Excretion: what it means
Excretion is the removal from the body of the toxic or waste products of metabolism — the chemical reactions happening inside cells. These substances would build up and poison you if they were not removed.
It is easy to confuse excretion with egestion, but they are not the same thing.
Key terms Excretion — removal of the waste products of metabolism (e.g. carbon dioxide, urea) made inside the body's cells.
Egestion — removal of undigested food (faeces) that has passed through the gut but was never absorbed into cells.
The simple test: was the substance ever part of a cell's chemistry? If yes, getting rid of it is excretion. Faeces is mostly food that never entered cells, so removing it is egestion.
The main excretory products and organs
Different waste products are removed by different organs.
| Waste product | Where it comes from | Organ that removes it |
|---|---|---|
| Carbon dioxide | Respiration in cells | Lungs (breathed out) |
| Urea | Breakdown of excess amino acids in the liver | Kidneys (in urine) |
| Water | Respiration, food and drink | Kidneys (urine), skin (sweat), lungs (breath) |
| Salts (ions) | Food and drink | Kidneys (urine), skin (sweat) |
Urea deserves a closer look. The body cannot store excess amino acids (the units that make proteins). In the liver they are broken down by a process called deamination: the nitrogen-containing part is removed and turned into urea, which is toxic in large amounts. The urea is carried in the blood to the kidneys, which filter it out.
Watch out A very common exam error is saying urea is made in the kidneys. Urea is made in the liver by deamination of excess amino acids. The kidneys only remove it from the blood.
The urinary system
The organs that make and remove urine form the urinary system.

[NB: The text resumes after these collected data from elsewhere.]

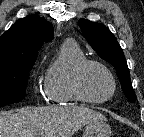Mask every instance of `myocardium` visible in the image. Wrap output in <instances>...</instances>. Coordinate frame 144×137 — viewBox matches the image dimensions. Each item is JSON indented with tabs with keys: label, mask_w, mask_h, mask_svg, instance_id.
Returning a JSON list of instances; mask_svg holds the SVG:
<instances>
[{
	"label": "myocardium",
	"mask_w": 144,
	"mask_h": 137,
	"mask_svg": "<svg viewBox=\"0 0 144 137\" xmlns=\"http://www.w3.org/2000/svg\"><path fill=\"white\" fill-rule=\"evenodd\" d=\"M92 66H96V67L102 69L107 74V76L109 77V79L111 81V85H112L111 93L102 99L90 98L86 94V92L83 88L84 74H85L86 70ZM73 91H74L76 98L79 101H82V102L88 103V104H94V105L104 104V103L110 101L115 96L116 91H117V82H116L114 74L105 64H103L102 62L96 61V60H85L75 70V73L73 76Z\"/></svg>",
	"instance_id": "myocardium-1"
}]
</instances>
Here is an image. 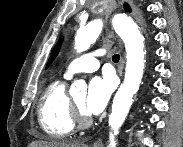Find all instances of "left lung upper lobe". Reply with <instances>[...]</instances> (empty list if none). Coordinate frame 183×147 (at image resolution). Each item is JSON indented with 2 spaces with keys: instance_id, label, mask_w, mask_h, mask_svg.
<instances>
[{
  "instance_id": "obj_1",
  "label": "left lung upper lobe",
  "mask_w": 183,
  "mask_h": 147,
  "mask_svg": "<svg viewBox=\"0 0 183 147\" xmlns=\"http://www.w3.org/2000/svg\"><path fill=\"white\" fill-rule=\"evenodd\" d=\"M124 8H125V10L126 11H130V7L127 5V4H125L124 5ZM62 38L58 41V43H57V45L55 46V48L53 49V51H52V53H51V56H50V59H49V61H48V65L47 66H49V64L54 60V58L56 57V55H57V53H58V51H59V48H60V45H61V42H62Z\"/></svg>"
}]
</instances>
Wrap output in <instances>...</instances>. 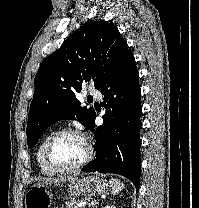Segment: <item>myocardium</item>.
Segmentation results:
<instances>
[{"instance_id":"myocardium-1","label":"myocardium","mask_w":199,"mask_h":208,"mask_svg":"<svg viewBox=\"0 0 199 208\" xmlns=\"http://www.w3.org/2000/svg\"><path fill=\"white\" fill-rule=\"evenodd\" d=\"M65 135H76L78 137L81 138V140L83 141L85 147H86V154L84 156V158L77 164L71 166V167H59L57 166L53 159H52V147L55 144V142L61 138L62 136ZM93 146L88 138V136L81 131L80 129L77 128H73V127H68V128H63L60 129L58 131H56L47 141L45 149H44V158H45V162L48 165V167L56 172V173H60V174H68V173H72V172H76L78 170H80L81 168H83L93 157Z\"/></svg>"}]
</instances>
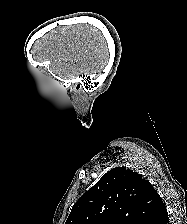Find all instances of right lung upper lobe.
<instances>
[{
    "label": "right lung upper lobe",
    "mask_w": 187,
    "mask_h": 224,
    "mask_svg": "<svg viewBox=\"0 0 187 224\" xmlns=\"http://www.w3.org/2000/svg\"><path fill=\"white\" fill-rule=\"evenodd\" d=\"M166 215L161 197L147 180L117 167L73 205L65 224H159Z\"/></svg>",
    "instance_id": "obj_1"
}]
</instances>
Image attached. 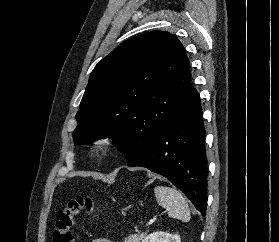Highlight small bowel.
<instances>
[{"label": "small bowel", "mask_w": 279, "mask_h": 242, "mask_svg": "<svg viewBox=\"0 0 279 242\" xmlns=\"http://www.w3.org/2000/svg\"><path fill=\"white\" fill-rule=\"evenodd\" d=\"M92 242H113V241H110V240L104 239V238H97V239H94Z\"/></svg>", "instance_id": "c3829d8e"}]
</instances>
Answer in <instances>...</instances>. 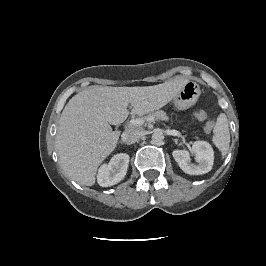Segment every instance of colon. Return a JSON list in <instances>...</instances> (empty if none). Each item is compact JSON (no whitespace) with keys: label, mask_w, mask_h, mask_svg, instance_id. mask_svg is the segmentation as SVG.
<instances>
[{"label":"colon","mask_w":266,"mask_h":266,"mask_svg":"<svg viewBox=\"0 0 266 266\" xmlns=\"http://www.w3.org/2000/svg\"><path fill=\"white\" fill-rule=\"evenodd\" d=\"M194 117L200 121H203V120H206L207 118V114L205 111L203 110H199V111H196L194 113ZM213 128V122L211 121H208L206 124H205V130L206 131H211Z\"/></svg>","instance_id":"5ec220e1"}]
</instances>
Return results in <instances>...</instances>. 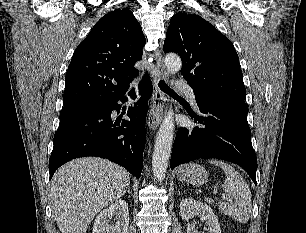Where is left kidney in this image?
<instances>
[{"label": "left kidney", "mask_w": 306, "mask_h": 233, "mask_svg": "<svg viewBox=\"0 0 306 233\" xmlns=\"http://www.w3.org/2000/svg\"><path fill=\"white\" fill-rule=\"evenodd\" d=\"M181 217L185 221H189L196 214L200 216V220L205 221L207 228L204 231L208 233H221L220 224L213 210L203 202L196 201L192 198H185L180 203ZM204 231L202 233H204ZM187 233H200L195 229V224L187 225Z\"/></svg>", "instance_id": "5707ae66"}]
</instances>
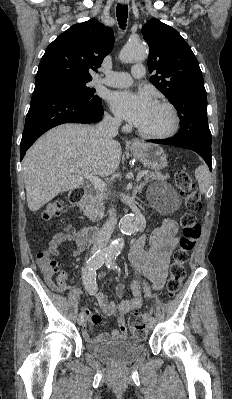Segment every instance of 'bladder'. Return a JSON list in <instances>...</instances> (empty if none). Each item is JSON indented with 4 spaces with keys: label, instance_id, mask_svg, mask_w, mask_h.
<instances>
[{
    "label": "bladder",
    "instance_id": "obj_1",
    "mask_svg": "<svg viewBox=\"0 0 232 399\" xmlns=\"http://www.w3.org/2000/svg\"><path fill=\"white\" fill-rule=\"evenodd\" d=\"M85 349L92 357L111 365H126L137 360L145 351L143 344L124 340L88 343Z\"/></svg>",
    "mask_w": 232,
    "mask_h": 399
}]
</instances>
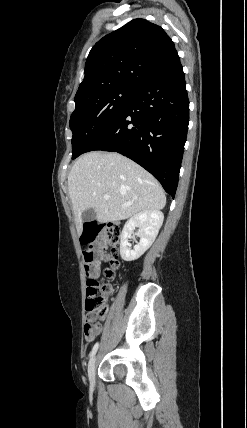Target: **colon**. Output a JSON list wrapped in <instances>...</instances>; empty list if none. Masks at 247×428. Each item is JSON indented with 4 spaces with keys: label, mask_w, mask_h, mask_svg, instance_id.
Instances as JSON below:
<instances>
[{
    "label": "colon",
    "mask_w": 247,
    "mask_h": 428,
    "mask_svg": "<svg viewBox=\"0 0 247 428\" xmlns=\"http://www.w3.org/2000/svg\"><path fill=\"white\" fill-rule=\"evenodd\" d=\"M120 234V227L113 224L89 225L85 233L79 235V242L85 244L97 243L98 236L102 235L105 244L116 252L120 242ZM94 258L95 250L92 245H89L84 250L85 270L90 277L87 287L85 335H92L96 331V321L106 317L108 312L107 299L112 291L109 284L100 282L91 275ZM116 264V259L110 260V267L105 270L106 277L112 278L114 276L112 267Z\"/></svg>",
    "instance_id": "colon-1"
}]
</instances>
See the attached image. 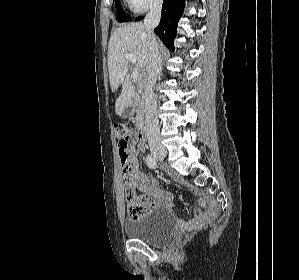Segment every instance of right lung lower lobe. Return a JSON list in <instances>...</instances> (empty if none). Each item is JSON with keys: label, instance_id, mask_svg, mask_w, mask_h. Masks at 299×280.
I'll list each match as a JSON object with an SVG mask.
<instances>
[{"label": "right lung lower lobe", "instance_id": "obj_1", "mask_svg": "<svg viewBox=\"0 0 299 280\" xmlns=\"http://www.w3.org/2000/svg\"><path fill=\"white\" fill-rule=\"evenodd\" d=\"M184 8V0H163L162 17L160 24L154 29V32L163 41L166 47L174 51V38L176 36V27ZM137 17L135 21L142 19Z\"/></svg>", "mask_w": 299, "mask_h": 280}]
</instances>
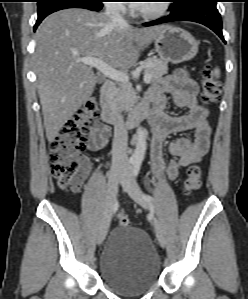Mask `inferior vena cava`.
Returning a JSON list of instances; mask_svg holds the SVG:
<instances>
[{"instance_id": "obj_1", "label": "inferior vena cava", "mask_w": 248, "mask_h": 299, "mask_svg": "<svg viewBox=\"0 0 248 299\" xmlns=\"http://www.w3.org/2000/svg\"><path fill=\"white\" fill-rule=\"evenodd\" d=\"M125 8L119 3H110L106 5L105 15L109 17L113 23L118 25H126L127 22L121 15V11ZM128 133L124 125L121 112H115L114 137L112 143V166L125 167L128 164Z\"/></svg>"}]
</instances>
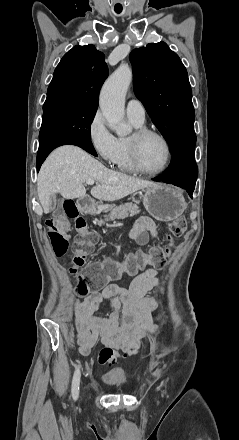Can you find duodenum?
Listing matches in <instances>:
<instances>
[{
    "mask_svg": "<svg viewBox=\"0 0 239 440\" xmlns=\"http://www.w3.org/2000/svg\"><path fill=\"white\" fill-rule=\"evenodd\" d=\"M78 206L79 209L83 212V213H88L90 212L91 209V201L90 198L87 196H83L81 198H79L78 200Z\"/></svg>",
    "mask_w": 239,
    "mask_h": 440,
    "instance_id": "410a0bca",
    "label": "duodenum"
}]
</instances>
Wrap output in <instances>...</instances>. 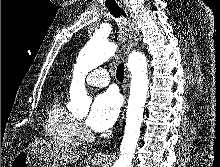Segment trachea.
<instances>
[{
	"label": "trachea",
	"instance_id": "1",
	"mask_svg": "<svg viewBox=\"0 0 220 167\" xmlns=\"http://www.w3.org/2000/svg\"><path fill=\"white\" fill-rule=\"evenodd\" d=\"M108 10L110 11V13L116 17V18H119L120 16H124L125 17V14L124 12L122 11V9L117 6V5H113V6H108ZM116 76H117V79L120 81V82H123V79H124V64L121 63L117 66V73H116Z\"/></svg>",
	"mask_w": 220,
	"mask_h": 167
}]
</instances>
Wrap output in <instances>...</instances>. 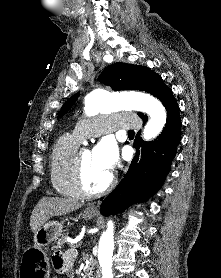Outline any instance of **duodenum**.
Listing matches in <instances>:
<instances>
[{"label": "duodenum", "mask_w": 221, "mask_h": 278, "mask_svg": "<svg viewBox=\"0 0 221 278\" xmlns=\"http://www.w3.org/2000/svg\"><path fill=\"white\" fill-rule=\"evenodd\" d=\"M86 276L87 278H100V271L93 262L88 263L86 268Z\"/></svg>", "instance_id": "1"}]
</instances>
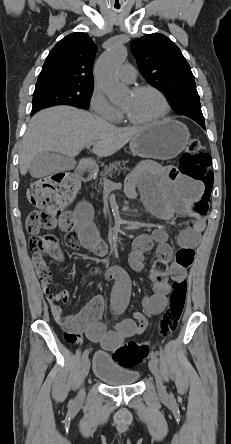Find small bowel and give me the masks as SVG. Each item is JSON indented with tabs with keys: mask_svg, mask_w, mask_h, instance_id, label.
<instances>
[{
	"mask_svg": "<svg viewBox=\"0 0 231 444\" xmlns=\"http://www.w3.org/2000/svg\"><path fill=\"white\" fill-rule=\"evenodd\" d=\"M126 194L134 198L141 194L146 206L158 218L171 220L176 215L194 218L192 228L181 232L180 248L173 258V251L167 243L166 232L159 228L151 234H141L136 237L129 256L130 265L138 271L145 267L144 254L157 245V260L151 269L152 293L143 298V308L151 315L162 313L167 304L171 291L169 280L186 278L187 269L195 257V247L204 229V213L196 208L201 202L203 186L200 182L181 175L175 167L161 166L146 162L138 165L127 176L125 183ZM58 226L66 234V243L73 249L82 248L96 256L107 254V246L96 232L93 222V212L88 202L82 201L73 213H65L58 220ZM38 275L48 269L42 257H33ZM99 273V270H94ZM116 284L112 292V305L117 310L126 307L130 295V280L120 270H113ZM46 300L55 321L63 329L68 342H79L83 336L98 343L104 350L112 351L119 348L130 337L143 333L148 325L147 318L133 312L129 317L116 323L108 330L100 318L104 309V298L101 295L93 297L77 314L64 315L61 306L69 304L67 291L53 294L48 287H43Z\"/></svg>",
	"mask_w": 231,
	"mask_h": 444,
	"instance_id": "1",
	"label": "small bowel"
}]
</instances>
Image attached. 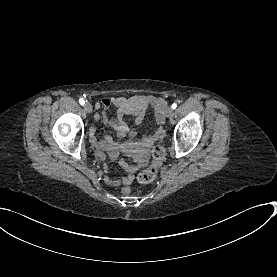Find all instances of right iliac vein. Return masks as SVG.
I'll return each instance as SVG.
<instances>
[{"mask_svg":"<svg viewBox=\"0 0 277 277\" xmlns=\"http://www.w3.org/2000/svg\"><path fill=\"white\" fill-rule=\"evenodd\" d=\"M84 110H85V112H87V113H91L92 110H93V107H92V105H91L90 103H86V104L84 105Z\"/></svg>","mask_w":277,"mask_h":277,"instance_id":"obj_1","label":"right iliac vein"}]
</instances>
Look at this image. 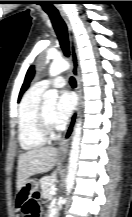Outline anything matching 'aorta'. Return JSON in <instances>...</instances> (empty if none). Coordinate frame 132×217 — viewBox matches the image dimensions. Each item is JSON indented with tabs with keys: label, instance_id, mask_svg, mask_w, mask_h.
Instances as JSON below:
<instances>
[{
	"label": "aorta",
	"instance_id": "aorta-1",
	"mask_svg": "<svg viewBox=\"0 0 132 217\" xmlns=\"http://www.w3.org/2000/svg\"><path fill=\"white\" fill-rule=\"evenodd\" d=\"M70 65L67 61L61 60H54L49 68V75L51 77L57 76L65 70H68ZM44 102L46 104L55 105L58 92L55 89L47 90L44 95ZM81 130H82V121L79 119L76 123L74 129V135L71 143V150L69 154V166H68V180L73 181L77 172V164L80 152V141H81Z\"/></svg>",
	"mask_w": 132,
	"mask_h": 217
}]
</instances>
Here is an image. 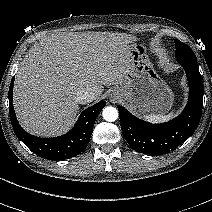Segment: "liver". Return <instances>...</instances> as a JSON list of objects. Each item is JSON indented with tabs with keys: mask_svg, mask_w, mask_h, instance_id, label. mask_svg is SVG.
<instances>
[{
	"mask_svg": "<svg viewBox=\"0 0 212 212\" xmlns=\"http://www.w3.org/2000/svg\"><path fill=\"white\" fill-rule=\"evenodd\" d=\"M136 37L109 32L58 33L26 53L14 84V108L26 131L38 136L67 132L75 122L77 92L103 93L122 82L126 46Z\"/></svg>",
	"mask_w": 212,
	"mask_h": 212,
	"instance_id": "6515ba94",
	"label": "liver"
}]
</instances>
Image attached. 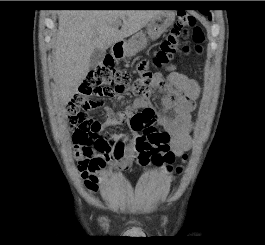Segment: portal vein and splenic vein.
<instances>
[{"label":"portal vein and splenic vein","instance_id":"1","mask_svg":"<svg viewBox=\"0 0 265 245\" xmlns=\"http://www.w3.org/2000/svg\"><path fill=\"white\" fill-rule=\"evenodd\" d=\"M116 24L117 26H121V21H118Z\"/></svg>","mask_w":265,"mask_h":245}]
</instances>
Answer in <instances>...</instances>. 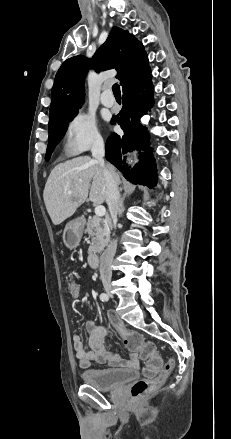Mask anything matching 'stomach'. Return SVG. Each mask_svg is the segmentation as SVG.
I'll list each match as a JSON object with an SVG mask.
<instances>
[{
	"label": "stomach",
	"mask_w": 231,
	"mask_h": 439,
	"mask_svg": "<svg viewBox=\"0 0 231 439\" xmlns=\"http://www.w3.org/2000/svg\"><path fill=\"white\" fill-rule=\"evenodd\" d=\"M82 234H83V226L80 220L78 219L72 220L68 222L65 226L62 236L63 242L68 248L73 249L78 246Z\"/></svg>",
	"instance_id": "0dacf381"
}]
</instances>
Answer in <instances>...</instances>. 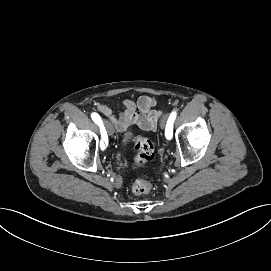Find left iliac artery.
Listing matches in <instances>:
<instances>
[{
    "instance_id": "left-iliac-artery-1",
    "label": "left iliac artery",
    "mask_w": 271,
    "mask_h": 271,
    "mask_svg": "<svg viewBox=\"0 0 271 271\" xmlns=\"http://www.w3.org/2000/svg\"><path fill=\"white\" fill-rule=\"evenodd\" d=\"M176 118V111H173L167 121V126H166V132H165V137L166 140L169 141H174V136L172 135V129H173V123Z\"/></svg>"
}]
</instances>
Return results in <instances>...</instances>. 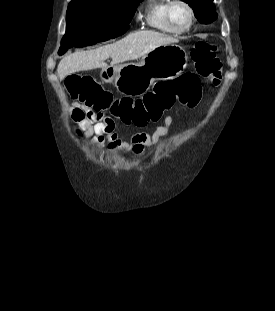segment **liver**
I'll return each mask as SVG.
<instances>
[{"label":"liver","mask_w":275,"mask_h":311,"mask_svg":"<svg viewBox=\"0 0 275 311\" xmlns=\"http://www.w3.org/2000/svg\"><path fill=\"white\" fill-rule=\"evenodd\" d=\"M177 40L155 31H137L128 34L116 43L90 51H81L65 56L57 67L60 80L69 74L96 68H107L105 60L111 58V66L136 60L161 45Z\"/></svg>","instance_id":"6515ba94"}]
</instances>
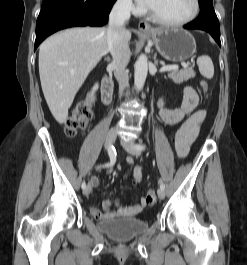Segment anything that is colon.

Blood is delivered to each kidney by the renal artery and leaves, now cleaned, through the renal vein.
How the kidney makes urine
Each kidney contains about a million tiny filtering units called nephrons. Urine is made in two main stages: ultrafiltration followed by selective reabsorption.
#### Stage 1: Ultrafiltration
Blood enters a tight knot of capillaries called the glomerulus, sitting inside a cup-shaped Bowman's capsule. The blood here is under high pressure, which forces small molecules out of the blood and into the capsule. This is ultrafiltration.
The liquid now in the capsule is called the filtrate.
Key terms Ultrafiltration — filtering the blood at high pressure in the glomerulus, so small molecules pass into the Bowman's capsule while blood cells and proteins are held back because they are too large.
#### Stage 2: Selective reabsorption
The filtrate is still far too valuable to throw away — it contains useful substances. As it flows along the nephron tubule, the body takes back what it needs. This is selective reabsorption.
Whatever is left in the tubule after reabsorption forms urine: water, salts and urea. There should be no glucose and no protein in healthy urine.
Exam tip Remember the difference between the two stages:
Ultrafiltration = non-selective (everything small is pushed out).
Reabsorption = selective (the body chooses what to take back, e.g. all glucose).
A question about glucose appearing in urine is usually testing whether you know reabsorption normally removes it all.
The nephron
The filtrate travels from the Bowman's capsule, along the tubule, and finally into the collecting duct, which carries the finished urine towards the ureter.
Osmoregulation
The kidneys do more than remove waste — they also control how much water the body keeps. This is called osmoregulation: keeping the water content of the blood steady.
This adjustment happens at the nephron, by changing how much water is reabsorbed from the filtrate. It is an example of homeostasis — keeping internal conditions constant.
When kidneys fail: dialysis vs transplant
If the kidneys stop working, urea and excess water build up in the blood, which is fatal if untreated. There are two treatments.
In dialysis, the patient's blood is passed through a machine. It flows on one side of a partially permeable membrane, with dialysis fluid on the other. Urea and excess salts diffuse out of the blood into the fluid (which contains no urea), while glucose and useful ion levels are kept correct because the fluid is set to match healthy blood. Clean blood is returned to the body.
In a transplant, a healthy kidney from a donor replaces the failed ones.
| Dialysis | Transplant | |
|---|---|---|
| What it is | Machine cleans the blood regularly | Donor kidney surgically fitted |
| How often | Several sessions every week, for hours | One operation; works continuously |
| Lifestyle | Restrictive — tied to the machine and a strict diet | Near-normal life once recovered |
| Drugs | Not needed long term | Immunosuppressant drugs for life to prevent rejection |
| Availability | Available as needed | Limited by donor shortage; must be a tissue match |
| Cost over time | Expensive long term (ongoing) | Cheaper long term after the operation |
Real world A transplant is generally the better long-term option because it frees the patient from the machine, but the body may reject the new kidney as "foreign", so patients take immunosuppressant drugs for life. With far more people needing kidneys than there are donors, many rely on dialysis while they wait.